Deux autres enfants ont été enlevés quelques jours après Annie and Arnaud. Dans le même genre de faits, un général et trois officiers de l'armée ont été appréhendés récemment suite au rapt de la famille d'un commerçant d'ascendance chinoise.

Ariniaina, une contributrice de Global Voices, écrit à propos de la peur qu'elle essaie de cacher s'agissant de la sécurité de ses propres enfants :

Sortir avec le bébé même pour aller chez l’épicier d’en face est risqué. Je suis parent et j’ai actuellement peur pour la sécurité de mes enfants. Et je suis loin d’être la seule. Ces derniers jours, on a assisté dans les principales villes de Madagascar une vague d’enlèvements d’enfants.  Quelle est la suite de l’affaire sur l’enfant de 6 ans décapitée? Cette histoire m’a carrément glacé le sang. Je ne souhaite à aucun, même à mon pire ennemi, de vivre pareil cauchemar. La population malgache a le sentiment d’être complètement désarmée face à cette vague de kidnapping d’enfants. En effet, il semblerait que la police n’y accorde guère d’importance. Pire, selon certaine sources (en malgache), les autorités policières en viennent même à ignorer les plaintes déposées.
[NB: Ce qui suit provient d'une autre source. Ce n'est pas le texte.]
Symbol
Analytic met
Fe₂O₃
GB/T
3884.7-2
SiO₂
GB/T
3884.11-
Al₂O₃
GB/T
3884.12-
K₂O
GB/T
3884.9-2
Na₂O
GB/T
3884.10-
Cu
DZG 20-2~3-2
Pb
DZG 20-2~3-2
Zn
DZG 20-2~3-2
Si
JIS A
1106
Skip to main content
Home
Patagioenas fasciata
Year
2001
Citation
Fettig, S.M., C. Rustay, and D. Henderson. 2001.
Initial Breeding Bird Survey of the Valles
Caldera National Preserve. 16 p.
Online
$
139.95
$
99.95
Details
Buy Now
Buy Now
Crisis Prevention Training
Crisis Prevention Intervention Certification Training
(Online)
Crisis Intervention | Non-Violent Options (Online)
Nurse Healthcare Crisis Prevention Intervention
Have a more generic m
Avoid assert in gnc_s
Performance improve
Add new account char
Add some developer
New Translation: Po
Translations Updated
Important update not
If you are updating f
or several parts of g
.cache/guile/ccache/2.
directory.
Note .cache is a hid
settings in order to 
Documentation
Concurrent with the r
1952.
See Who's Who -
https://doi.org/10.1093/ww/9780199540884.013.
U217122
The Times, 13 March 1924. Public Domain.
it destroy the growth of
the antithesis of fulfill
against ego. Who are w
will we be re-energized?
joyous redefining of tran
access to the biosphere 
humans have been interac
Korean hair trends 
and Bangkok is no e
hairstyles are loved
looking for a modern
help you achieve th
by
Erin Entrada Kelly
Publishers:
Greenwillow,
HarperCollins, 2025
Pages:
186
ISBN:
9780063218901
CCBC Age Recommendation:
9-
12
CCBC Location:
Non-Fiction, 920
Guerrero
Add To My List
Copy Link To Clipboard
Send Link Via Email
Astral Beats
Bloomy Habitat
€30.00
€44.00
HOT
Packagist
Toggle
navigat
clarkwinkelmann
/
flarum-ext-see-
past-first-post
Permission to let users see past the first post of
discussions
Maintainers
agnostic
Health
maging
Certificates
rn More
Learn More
C'est à Amabatolampy, une banlieue de la capitale Antananarivo qu'a eu lieu en juin la décapitation d'une enfant de 6 ans. La fillette a été vue montant dans un taxi avec des inconnus qui l'avaient attirée avec des bonbons. Le mobile du crime reste inconnu à ce jour.

Certaines régions, comme celle de Sava dans le nord-est du pays, semblent moins à l'abri de ce genre de crimes. Les malfaiteurs ciblent souvent les minorités prospères d'origine étrangère. La rançon demandée va de 40.000 euros à plus d'un million, selon la famille de la victime.